Shanghai, China, Nov. 22, 2022 (GLOBE NEWSWIRE) -- Able View Inc. (“Able View” or the “Company”), a leading cross-border brand management company, announced that on November 21, 2022, Able View entered into a definitive business combination agreement (the “Business Combination Agreement”) with Hainan Manaslu Acquisition Corp. (“HMAC”) (Nasdaq: HMAC, HMACU, HMACW, HMACR), a Cayman Islands special purpose acquisition company. The parent company following the consummation of the business combination will be a new Cayman Islands holding company (the “Combined Company” or “Pubco”) called Able View Global Inc., and will be led by Mr. Zhu Jian, Founder and Chief Executive Officer of Able View. Pubco’s ordinary shares are expected to be listed on the Nasdaq Capital Market.

Founded in Hong Kong in 2015, Able View Inc. is a leading cross-border brand management company focusing on beauty and personal care segments. Able View’s full-service solution encompasses all aspects of the brand management value chain, covering marketing strategy, branding, digital and social marketing, omni-channel sales, customer service, oversea logistics, warehouse and fulfillment, to help global brands enter, grow and succeed in China. Leveraging its full-service capability and industry know-how, Able View usually engages with the brands as exclusive agent selling cross-border products to end customers in China across all channels.

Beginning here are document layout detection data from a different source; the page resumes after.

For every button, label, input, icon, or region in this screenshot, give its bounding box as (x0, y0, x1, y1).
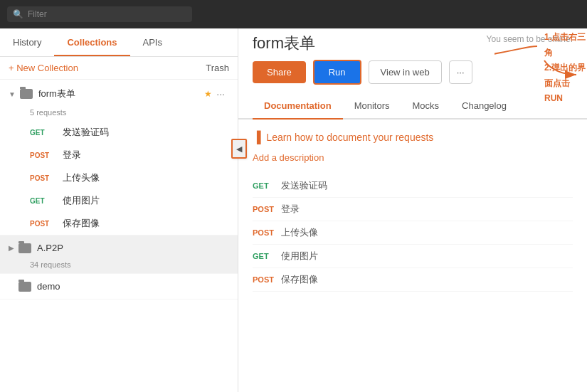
doc-method-badge-post: POST (253, 205, 281, 213)
more-actions-button[interactable]: ··· (449, 60, 472, 84)
request-name: 使用图片 (63, 194, 100, 207)
offline-notice: You seem to be offline. (487, 34, 573, 44)
search-icon: 🔍 (13, 9, 23, 19)
collection-title: form表单 (253, 33, 315, 54)
tab-monitors[interactable]: Monitors (343, 93, 401, 118)
doc-request-name: 发送验证码 (281, 179, 327, 192)
method-badge-post: POST (30, 174, 55, 182)
doc-method-badge-get: GET (253, 181, 281, 190)
chevron-right-icon: ▶ (9, 244, 14, 252)
method-badge-get: GET (30, 197, 55, 205)
doc-method-badge-post: POST (253, 228, 281, 237)
add-description-link[interactable]: Add a description (253, 152, 573, 163)
collection-more-button-form[interactable]: ··· (212, 87, 229, 101)
doc-method-badge-post: POST (253, 275, 281, 284)
collection-item-form: ▼ form表单 ★ ··· 5 requests GET 发送验证码 POST (0, 80, 238, 235)
doc-request-item[interactable]: GET 发送验证码 (253, 174, 573, 198)
chevron-down-icon: ▼ (9, 90, 16, 98)
collection-requests-count-a2p2: 34 requests (0, 260, 238, 273)
tab-history[interactable]: History (0, 28, 54, 56)
collections-list: ▼ form表单 ★ ··· 5 requests GET 发送验证码 POST (0, 80, 238, 392)
action-buttons-row: Share Run View in web ··· (238, 54, 587, 93)
method-badge-post: POST (30, 220, 55, 228)
doc-request-item[interactable]: GET 使用图片 (253, 245, 573, 268)
search-box[interactable]: 🔍 (7, 6, 192, 22)
request-name: 上传头像 (63, 171, 100, 184)
top-bar: 🔍 (0, 0, 587, 28)
run-button[interactable]: Run (313, 60, 361, 85)
collection-header-form[interactable]: ▼ form表单 ★ ··· (0, 80, 238, 108)
trash-button[interactable]: Trash (206, 63, 229, 73)
collection-item-demo: ▶ demo (0, 274, 238, 300)
new-collection-button[interactable]: + New Collection (9, 63, 78, 73)
doc-request-name: 使用图片 (281, 250, 318, 263)
doc-request-item[interactable]: POST 保存图像 (253, 268, 573, 292)
folder-icon (20, 89, 33, 99)
right-panel: form表单 1.点击右三角 2.弹出的界面点击RUN (238, 28, 587, 392)
doc-area: ▐ Learn how to document your requests Ad… (238, 120, 587, 392)
doc-learn-icon: ▐ (253, 131, 260, 144)
collection-name-form: form表单 (38, 88, 200, 100)
doc-request-item[interactable]: POST 登录 (253, 198, 573, 221)
request-item[interactable]: POST 保存图像 (0, 212, 238, 235)
request-item[interactable]: GET 使用图片 (0, 189, 238, 212)
collapse-arrow-icon: ◀ (236, 144, 242, 154)
method-badge-post: POST (30, 152, 55, 159)
sidebar-tabs: History Collections APIs (0, 28, 238, 57)
doc-request-name: 登录 (281, 203, 300, 216)
method-badge-get: GET (30, 129, 55, 137)
request-item[interactable]: POST 登录 (0, 144, 238, 166)
folder-icon (18, 282, 31, 292)
doc-request-item[interactable]: POST 上传头像 (253, 221, 573, 245)
sidebar-toolbar: + New Collection Trash (0, 57, 238, 80)
request-item[interactable]: POST 上传头像 (0, 166, 238, 189)
request-name: 发送验证码 (63, 126, 109, 139)
collection-item-a2p2: ▶ A.P2P 34 requests (0, 235, 238, 274)
share-button[interactable]: Share (253, 61, 306, 83)
tab-changelog[interactable]: Changelog (450, 93, 518, 118)
sidebar-wrapper: History Collections APIs + New Collectio… (0, 28, 238, 392)
collection-header-demo[interactable]: ▶ demo (0, 274, 238, 299)
content-tabs: Documentation Monitors Mocks Changelog (238, 93, 587, 120)
folder-icon (18, 243, 31, 253)
annotation-area: form表单 1.点击右三角 2.弹出的界面点击RUN (238, 28, 587, 54)
collection-header-a2p2[interactable]: ▶ A.P2P (0, 235, 238, 260)
doc-method-badge-get: GET (253, 252, 281, 260)
doc-learn-row: ▐ Learn how to document your requests (253, 131, 573, 144)
doc-request-name: 上传头像 (281, 226, 318, 239)
collection-requests-count-form: 5 requests (0, 108, 238, 121)
request-item[interactable]: GET 发送验证码 (0, 121, 238, 144)
star-icon[interactable]: ★ (204, 89, 212, 99)
view-in-web-button[interactable]: View in web (369, 60, 442, 84)
tab-collections[interactable]: Collections (54, 28, 129, 56)
request-name: 保存图像 (63, 217, 100, 230)
sidebar-collapse-button[interactable]: ◀ (231, 139, 247, 159)
request-name: 登录 (63, 149, 81, 161)
tab-mocks[interactable]: Mocks (401, 93, 450, 118)
doc-learn-link[interactable]: Learn how to document your requests (266, 132, 433, 143)
sidebar: History Collections APIs + New Collectio… (0, 28, 238, 392)
doc-request-name: 保存图像 (281, 273, 318, 286)
tab-apis[interactable]: APIs (130, 28, 175, 56)
search-input[interactable] (28, 9, 170, 19)
main-area: History Collections APIs + New Collectio… (0, 28, 587, 392)
collection-name-a2p2: A.P2P (37, 243, 229, 253)
collection-name-demo: demo (37, 281, 229, 292)
tab-documentation[interactable]: Documentation (253, 93, 343, 118)
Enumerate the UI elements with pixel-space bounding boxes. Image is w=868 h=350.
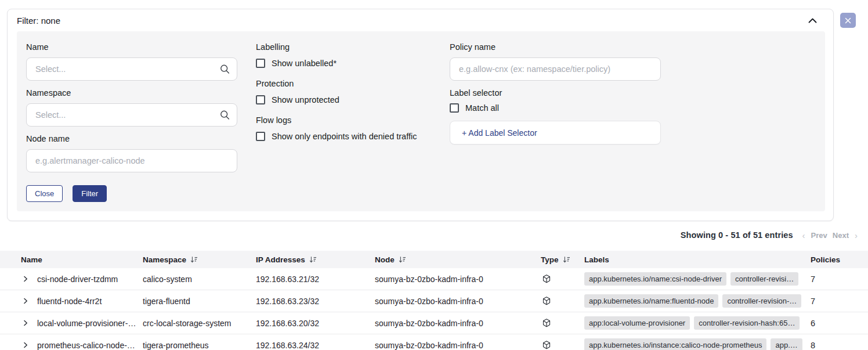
endpoint-name-cell: prometheus-calico-node-…: [21, 341, 143, 350]
endpoint-ip-address: 192.168.63.20/32: [256, 319, 375, 328]
filter-panel: Filter: none Name: [7, 9, 834, 221]
column-header-policies: Policies: [811, 255, 868, 264]
sort-icon[interactable]: [190, 256, 198, 264]
endpoint-policies-count: 8: [811, 341, 868, 350]
sort-icon[interactable]: [309, 256, 317, 264]
sort-icon[interactable]: [399, 256, 406, 264]
column-header-labels: Labels: [584, 255, 811, 264]
endpoint-ip-address: 192.168.63.23/32: [256, 297, 375, 306]
endpoint-name: csi-node-driver-tzdmm: [37, 275, 118, 284]
match-all-label: Match all: [465, 103, 499, 113]
endpoint-policies-count: 7: [811, 275, 868, 284]
close-button[interactable]: Close: [26, 185, 63, 202]
flow-logs-group: Flow logs Show only endpoints with denie…: [256, 116, 431, 141]
endpoint-labels-cell: app.kubernetes.io/instance:calico-node-p…: [584, 338, 811, 350]
namespace-select-input[interactable]: [26, 103, 237, 127]
search-icon: [219, 110, 230, 121]
expand-row-chevron-icon[interactable]: [21, 319, 30, 327]
endpoint-type-cell: [541, 274, 584, 284]
filter-column-middle: Labelling Show unlabelled* Protection Sh…: [256, 42, 431, 202]
node-name-field-label: Node name: [26, 134, 237, 143]
endpoint-namespace: tigera-fluentd: [143, 297, 256, 306]
endpoint-labels-cell: app:local-volume-provisionercontroller-r…: [584, 316, 811, 330]
namespace-field-label: Namespace: [26, 88, 237, 98]
endpoint-namespace: calico-system: [143, 275, 256, 284]
next-page-link[interactable]: Next: [833, 231, 849, 240]
endpoint-policies-count: 6: [811, 319, 868, 328]
show-unlabelled-label: Show unlabelled*: [272, 59, 337, 68]
chevron-up-icon: [808, 18, 817, 23]
filter-panel-header: Filter: none: [8, 9, 833, 31]
label-pill: controller-revisi…: [730, 272, 798, 286]
endpoint-name: fluentd-node-4rr2t: [37, 297, 102, 306]
column-header-ip-addresses[interactable]: IP Addresses: [256, 255, 375, 264]
pod-type-icon: [542, 274, 551, 284]
column-label: Labels: [584, 255, 609, 264]
endpoints-table: NameNamespaceIP AddressesNodeTypeLabelsP…: [0, 251, 868, 350]
filter-button[interactable]: Filter: [73, 185, 107, 202]
endpoints-page: Filter: none Name: [0, 0, 868, 350]
prev-page-link[interactable]: Prev: [811, 231, 827, 240]
pod-type-icon: [542, 340, 551, 350]
endpoint-node: soumya-bz-0zbo-kadm-infra-0: [375, 275, 541, 284]
filter-panel-title: Filter: none: [17, 16, 60, 26]
endpoint-ip-address: 192.168.63.21/32: [256, 275, 375, 284]
endpoint-name: local-volume-provisioner-…: [37, 319, 136, 328]
table-body: csi-node-driver-tzdmmcalico-system192.16…: [0, 268, 868, 350]
table-header-row: NameNamespaceIP AddressesNodeTypeLabelsP…: [0, 251, 868, 268]
add-label-selector-button[interactable]: + Add Label Selector: [450, 121, 661, 145]
label-pill: app.kubernetes.io/name:fluentd-node: [584, 294, 718, 308]
filter-column-right: Policy name Label selector Match all + A…: [450, 42, 661, 202]
column-label: Node: [375, 255, 395, 264]
column-header-node[interactable]: Node: [375, 255, 541, 264]
sort-icon[interactable]: [563, 256, 570, 264]
label-pill: app.…: [771, 338, 802, 350]
policy-name-input[interactable]: [450, 57, 661, 81]
endpoint-labels-cell: app.kubernetes.io/name:fluentd-nodecontr…: [584, 294, 811, 308]
panel-close-button[interactable]: [840, 13, 856, 28]
show-unprotected-checkbox[interactable]: [256, 95, 265, 104]
entries-summary: Showing 0 - 51 of 51 entries: [681, 230, 793, 240]
labelling-group-label: Labelling: [256, 42, 431, 52]
prev-chevron-icon[interactable]: ‹: [802, 231, 806, 240]
protection-group: Protection Show unprotected: [256, 79, 431, 104]
endpoint-node: soumya-bz-0zbo-kadm-infra-0: [375, 297, 541, 306]
label-selector-group-label: Label selector: [450, 88, 661, 98]
endpoint-name-cell: fluentd-node-4rr2t: [21, 297, 143, 306]
column-header-name: Name: [21, 255, 143, 264]
denied-traffic-checkbox[interactable]: [256, 132, 265, 141]
endpoint-namespace: tigera-prometheus: [143, 341, 256, 350]
expand-row-chevron-icon[interactable]: [21, 275, 30, 283]
column-header-type[interactable]: Type: [541, 255, 584, 264]
table-row[interactable]: local-volume-provisioner-…crc-local-stor…: [0, 312, 868, 334]
endpoint-policies-count: 7: [811, 297, 868, 306]
collapse-panel-button[interactable]: [807, 17, 818, 24]
search-icon: [219, 64, 230, 75]
table-row[interactable]: fluentd-node-4rr2ttigera-fluentd192.168.…: [0, 290, 868, 312]
filter-column-left: Name Namespace: [26, 42, 237, 202]
name-select-input[interactable]: [26, 57, 237, 81]
table-row[interactable]: prometheus-calico-node-…tigera-prometheu…: [0, 334, 868, 350]
endpoint-type-cell: [541, 296, 584, 306]
protection-group-label: Protection: [256, 79, 431, 88]
label-pill: controller-revision-…: [722, 294, 801, 308]
endpoint-type-cell: [541, 340, 584, 350]
expand-row-chevron-icon[interactable]: [21, 341, 30, 349]
endpoint-name-cell: csi-node-driver-tzdmm: [21, 275, 143, 284]
next-chevron-icon[interactable]: ›: [854, 231, 858, 240]
column-label: Policies: [811, 255, 840, 264]
column-label: Name: [21, 255, 42, 264]
endpoint-ip-address: 192.168.63.24/32: [256, 341, 375, 350]
endpoint-node: soumya-bz-0zbo-kadm-infra-0: [375, 319, 541, 328]
column-header-namespace[interactable]: Namespace: [143, 255, 256, 264]
label-pill: app.kubernetes.io/instance:calico-node-p…: [584, 338, 766, 350]
match-all-checkbox[interactable]: [450, 103, 459, 113]
show-unlabelled-checkbox[interactable]: [256, 59, 265, 68]
labelling-group: Labelling Show unlabelled*: [256, 42, 431, 68]
expand-row-chevron-icon[interactable]: [21, 297, 30, 305]
node-name-input[interactable]: [26, 149, 237, 172]
pod-type-icon: [542, 296, 551, 306]
table-row[interactable]: csi-node-driver-tzdmmcalico-system192.16…: [0, 268, 868, 290]
endpoint-type-cell: [541, 318, 584, 328]
flow-logs-group-label: Flow logs: [256, 116, 431, 125]
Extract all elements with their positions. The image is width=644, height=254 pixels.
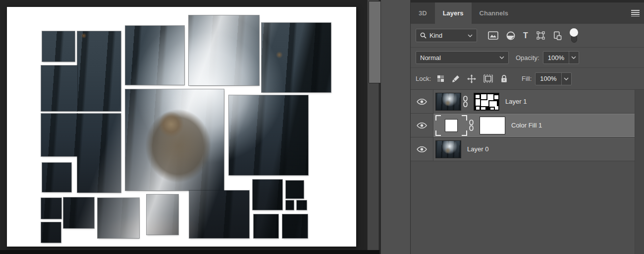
visibility-eye-icon[interactable] [411,114,433,137]
layer-name[interactable]: Color Fill 1 [511,122,542,129]
color-fill-swatch[interactable] [445,119,458,132]
visibility-eye-icon[interactable] [411,90,433,113]
collage-tile [42,163,71,192]
opacity-value[interactable]: 100% [543,52,569,64]
lock-row: Lock: Fill: 100% [411,68,644,90]
panel-tab-bar: 3D Layers Channels [411,0,644,24]
collage-tile [286,181,304,198]
fill-label: Fill: [522,75,532,82]
selection-corner-icon [462,115,467,121]
layer-thumbnail[interactable] [435,140,461,158]
collage-tile [253,180,282,210]
chevron-down-icon [499,56,504,59]
collage-tile [41,114,77,156]
opacity-label: Opacity: [516,54,539,62]
chevron-down-icon[interactable] [561,73,571,85]
type-layers-filter-icon[interactable]: T [523,32,528,40]
workspace-bottom-edge [0,250,379,254]
opacity-input[interactable]: 100% [543,51,579,64]
collage-tile [63,197,94,228]
collage-tile [77,114,121,192]
pixel-layers-filter-icon[interactable] [488,31,498,40]
collage-tile [297,200,307,210]
layer-mask-thumbnail[interactable] [480,117,505,134]
mask-link-icon[interactable] [469,120,474,131]
filter-kind-label: Kind [429,32,442,39]
collage-tile [77,31,121,111]
filter-icon-group: T [488,28,579,43]
lock-icon-group [437,74,508,83]
collage-tile [98,198,139,238]
shape-layers-filter-icon[interactable] [536,31,545,40]
fill-value[interactable]: 100% [536,73,561,85]
tab-layers-label: Layers [443,9,464,17]
visibility-eye-icon[interactable] [411,137,433,161]
layers-list: Layer 1 Color Fill 1 [411,90,644,254]
collage-tile [147,194,178,235]
collage-tile [41,198,61,219]
layer-row-color-fill-1[interactable]: Color Fill 1 [411,114,644,137]
layer-row-content[interactable]: Layer 0 [433,137,635,161]
lock-position-move-icon[interactable] [467,74,476,83]
layer-name[interactable]: Layer 1 [505,98,527,105]
layer-filter-row: Kind T [411,24,644,48]
layer-row-layer-0[interactable]: Layer 0 [411,137,644,161]
layer-row-layer-1[interactable]: Layer 1 [411,90,644,114]
layer-row-content[interactable]: Color Fill 1 [433,114,635,137]
panel-dock-spacer [380,0,410,254]
collage-tile [41,65,77,111]
blend-mode-value: Normal [420,54,441,62]
lock-transparency-icon[interactable] [437,75,444,82]
tab-3d-label: 3D [419,9,427,17]
document-canvas[interactable] [7,7,356,247]
layers-panel: 3D Layers Channels Kind T [410,0,644,254]
blend-mode-row: Normal Opacity: 100% [411,48,644,68]
collage-tile [125,26,184,85]
collage-tile [262,23,331,92]
tab-3d[interactable]: 3D [411,2,435,24]
layer-name[interactable]: Layer 0 [467,145,488,153]
canvas-workspace [0,0,367,254]
selection-corner-icon [435,115,441,121]
mask-link-icon[interactable] [463,96,468,107]
chevron-down-icon[interactable] [569,52,579,64]
collage-tile [42,31,75,62]
smart-objects-filter-icon[interactable] [553,31,562,40]
layer-mask-thumbnail[interactable] [474,93,499,111]
search-icon [420,32,427,39]
chevron-down-icon [468,34,473,37]
toggle-knob [570,28,578,37]
collage-tile [189,15,259,85]
layers-list-gutter [635,90,644,254]
lock-pixels-brush-icon[interactable] [452,75,460,83]
collage-tile [189,190,249,238]
filter-kind-dropdown[interactable]: Kind [416,29,477,42]
collage-tile [229,95,308,175]
collage-tile [286,200,294,210]
lock-artboard-icon[interactable] [483,74,493,83]
collage [7,7,356,247]
selection-corner-icon [435,130,441,136]
tab-layers[interactable]: Layers [435,2,472,24]
layer-row-content[interactable]: Layer 1 [433,90,635,113]
fill-layer-thumbnail-selected[interactable] [435,115,467,136]
layer-thumbnail[interactable] [435,93,461,111]
blend-mode-dropdown[interactable]: Normal [416,51,509,64]
panel-menu-icon[interactable] [631,10,640,16]
lock-label: Lock: [416,75,431,82]
collage-tile [254,214,278,238]
selection-corner-icon [462,130,467,136]
collage-tile [41,222,61,243]
filter-toggle-switch[interactable] [570,28,579,43]
collage-tile [282,214,308,238]
adjustment-layers-filter-icon[interactable] [506,31,515,40]
tab-channels[interactable]: Channels [472,2,517,24]
tab-channels-label: Channels [480,9,509,17]
document-scrollbar[interactable] [367,0,379,254]
collage-tile [125,89,224,190]
lock-all-padlock-icon[interactable] [500,74,508,83]
fill-input[interactable]: 100% [535,72,571,85]
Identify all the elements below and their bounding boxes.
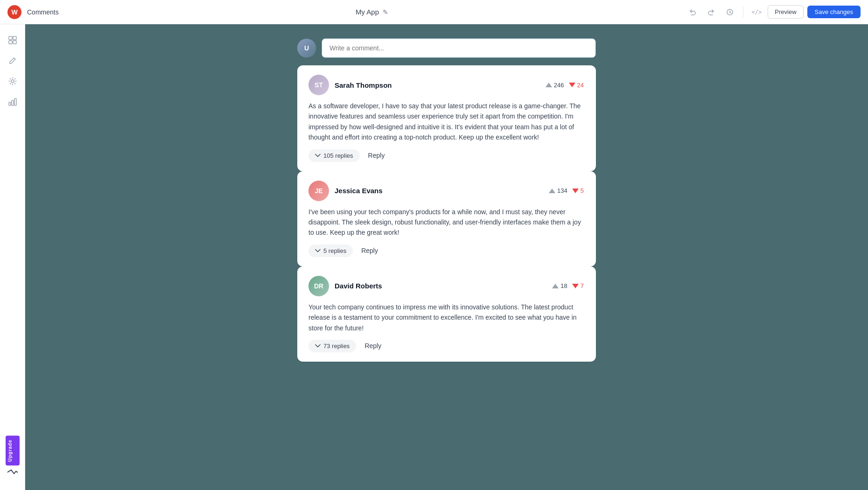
edit-icon[interactable]: ✎ (383, 8, 388, 16)
svg-marker-9 (546, 83, 552, 87)
svg-marker-11 (549, 189, 555, 193)
upvote-count: 134 (557, 187, 567, 194)
svg-marker-14 (572, 284, 579, 288)
comment-actions: 73 replies Reply (308, 340, 585, 352)
sidebar-item-dashboard[interactable] (4, 32, 21, 49)
code-button[interactable]: </> (749, 5, 764, 20)
history-button[interactable] (722, 5, 737, 20)
sidebar-item-settings[interactable] (4, 73, 21, 90)
sidebar-item-edit[interactable] (4, 52, 21, 69)
app-logo: W (7, 5, 21, 19)
comment-body: As a software developer, I have to say t… (308, 101, 585, 143)
show-replies-button[interactable]: 105 replies (308, 149, 360, 162)
svg-rect-8 (14, 98, 16, 105)
reply-button[interactable]: Reply (361, 340, 385, 351)
downvote-button[interactable]: 24 (568, 81, 585, 90)
sidebar: Upgrade (0, 24, 25, 490)
comment-body: Your tech company continues to impress m… (308, 302, 585, 333)
vote-section: 246 24 (545, 81, 585, 90)
vote-section: 18 7 (551, 281, 585, 290)
comment-author: David Roberts (335, 282, 546, 290)
divider (743, 7, 743, 18)
upvote-button[interactable]: 134 (548, 186, 568, 195)
svg-point-5 (11, 80, 14, 83)
undo-button[interactable] (685, 5, 700, 20)
comments-list: ST Sarah Thompson 246 24 As a software d… (297, 65, 596, 362)
upvote-button[interactable]: 246 (545, 81, 565, 90)
replies-count-label: 105 replies (323, 152, 353, 159)
logo-letter: W (11, 8, 17, 16)
comment-card: JE Jessica Evans 134 5 I've been using y… (297, 171, 596, 266)
save-button[interactable]: Save changes (807, 6, 861, 18)
downvote-count: 5 (581, 187, 584, 194)
downvote-button[interactable]: 5 (571, 186, 585, 195)
comment-header: JE Jessica Evans 134 5 (308, 181, 585, 201)
main-layout: Upgrade U ST Sarah Thompson 2 (0, 24, 868, 490)
comment-header: ST Sarah Thompson 246 24 (308, 75, 585, 95)
content-area: U ST Sarah Thompson 246 24 As a software… (25, 24, 868, 490)
comment-author: Sarah Thompson (335, 81, 539, 89)
sidebar-item-analytics[interactable] (4, 93, 21, 110)
write-comment-input[interactable] (322, 38, 596, 58)
comment-body: I've been using your tech company's prod… (308, 207, 585, 238)
comment-header: DR David Roberts 18 7 (308, 276, 585, 296)
current-user-avatar-img: U (297, 39, 316, 57)
topbar: W Comments My App ✎ </> Preview Save cha… (0, 0, 868, 24)
topbar-right: </> Preview Save changes (685, 5, 861, 20)
preview-button[interactable]: Preview (768, 5, 803, 19)
upvote-count: 246 (554, 82, 564, 89)
redo-button[interactable] (704, 5, 719, 20)
downvote-count: 7 (581, 282, 584, 289)
reply-button[interactable]: Reply (364, 150, 389, 161)
reply-button[interactable]: Reply (357, 245, 382, 256)
svg-rect-2 (13, 36, 16, 40)
svg-rect-6 (9, 102, 11, 105)
downvote-count: 24 (577, 82, 584, 89)
svg-rect-7 (12, 100, 14, 105)
replies-count-label: 5 replies (323, 247, 346, 254)
comment-card: ST Sarah Thompson 246 24 As a software d… (297, 65, 596, 171)
section-title: Comments (27, 8, 59, 16)
svg-marker-10 (569, 83, 575, 87)
upvote-button[interactable]: 18 (551, 281, 568, 290)
replies-count-label: 73 replies (323, 343, 350, 350)
svg-marker-13 (552, 284, 559, 288)
sidebar-bottom: Upgrade (6, 436, 20, 483)
svg-rect-3 (9, 41, 12, 44)
comment-author: Jessica Evans (335, 187, 542, 195)
upgrade-button[interactable]: Upgrade (6, 436, 20, 466)
comment-actions: 105 replies Reply (308, 149, 585, 162)
comment-avatar: JE (308, 181, 329, 201)
current-user-avatar: U (297, 39, 316, 57)
upvote-count: 18 (560, 282, 567, 289)
comment-avatar: ST (308, 75, 329, 95)
show-replies-button[interactable]: 5 replies (308, 245, 353, 257)
comments-container: U ST Sarah Thompson 246 24 As a software… (297, 38, 596, 362)
write-comment-row: U (297, 38, 596, 58)
show-replies-button[interactable]: 73 replies (308, 340, 356, 352)
app-name-label: My App (356, 8, 379, 16)
vote-section: 134 5 (548, 186, 585, 195)
bottom-tool[interactable] (7, 469, 18, 475)
svg-marker-12 (572, 189, 579, 193)
svg-rect-4 (13, 41, 16, 44)
topbar-center: My App ✎ (64, 8, 680, 16)
comment-card: DR David Roberts 18 7 Your tech company … (297, 266, 596, 362)
svg-rect-1 (9, 36, 12, 40)
comment-avatar: DR (308, 276, 329, 296)
comment-actions: 5 replies Reply (308, 245, 585, 257)
downvote-button[interactable]: 7 (571, 281, 585, 290)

Able View believes that it maintains a competitive edge and steady growth in the number of brands engaged. Focusing on beauty and personal care segments, Able View now serves a portfolio of well-known brands in various functional vertical market segments. Able View continues to engage additional brands that are new to China while leveraging its capability to help existing managed brands navigate through continuing challenges imposed by COVID-19. With a steady business performance, Able View has managed to engage two new brands during 2021, and has grown its brand portfolio to a total of 10 brands as of December 31, 2021.

The Company helps global brands and companies to establish supply chain and fulfillment infrastructure, define market positioning, improve market exposure and develop and manage omni-channels for sales. Able View’s omni-channels cover mainstream online market places such as Tmall Global and JD Global, vertical online market places such as NetEase, Koala and Vipshop, social E-commerce platforms such as Douyin and Xiaohongshu, and a wide variety of distributors, dealers and agents.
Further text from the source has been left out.